A Jupyter kernel for complete remote execution on Databricks clusters

Project description

jupyter-databricks-kernel

PyPI version CI License Python

Ask DeepWiki

A Jupyter kernel for complete remote execution on Databricks clusters.

1. Features

  • Execute Python code entirely on Databricks clusters
    • Works with VS Code, JupyterLab, and other Jupyter frontends
    • CLI execution support with jupyter execute command
  • Automatic file synchronization to the Databricks cluster driver node
    • Syncs your local project files to the cluster driver node before each execution
    • Respects .gitignore patterns and configurable exclude rules
    • Configurable size limits to prevent syncing large files

2. Requirements

  • Python 3.11 or later
  • Databricks workspace with authentication configured (supports Personal Access Token, OAuth M2M with Service Principal, etc.)
  • Classic all-purpose cluster

3. Quick Start

  1. Install the kernel:

    pip install jupyter-databricks-kernel
    python -m jupyter_databricks_kernel.install
    

    Install options:

    Option Description
    (default) Install to current venv (sys.prefix)
    --user Install to user site (~/.local/share/jupyter/kernels/)
    --prefix PATH Install to custom path
  2. Configure authentication and cluster:

    # Recommended: Use Databricks CLI to set up everything
    databricks auth login --configure-cluster
    

    This creates ~/.databrickscfg with authentication credentials and cluster ID.

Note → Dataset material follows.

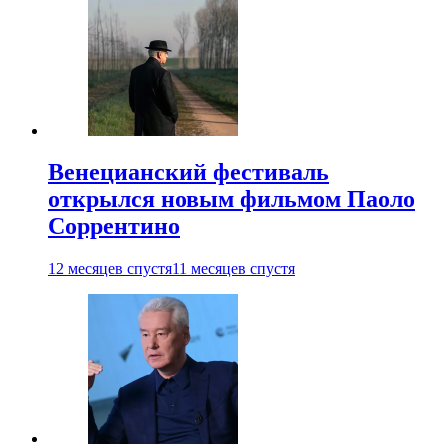
Венецианский фестиваль
открылся новым фильмом Паоло
Соррентино
12 месяцев спустя
11 месяцев спустя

    Alternatively, use environment variables:

    # Override cluster ID (optional, takes priority over ~/.databrickscfg)
    export DATABRICKS_CLUSTER_ID=your-cluster-id
    
    # Authentication (if not using ~/.databrickscfg)
    export DATABRICKS_HOST=https://your-workspace.cloud.databricks.com
    export DATABRICKS_TOKEN=your-personal-access-token
    
    # Service Principal authentication (alternative to PAT)
    export DATABRICKS_CLIENT_ID=your-client-id
    export DATABRICKS_CLIENT_SECRET=your-client-secret
    
    # Use specific profile from ~/.databrickscfg (optional)
    export DATABRICKS_CONFIG_PROFILE=your-profile-name
    

    For authentication options, see Databricks SDK Authentication.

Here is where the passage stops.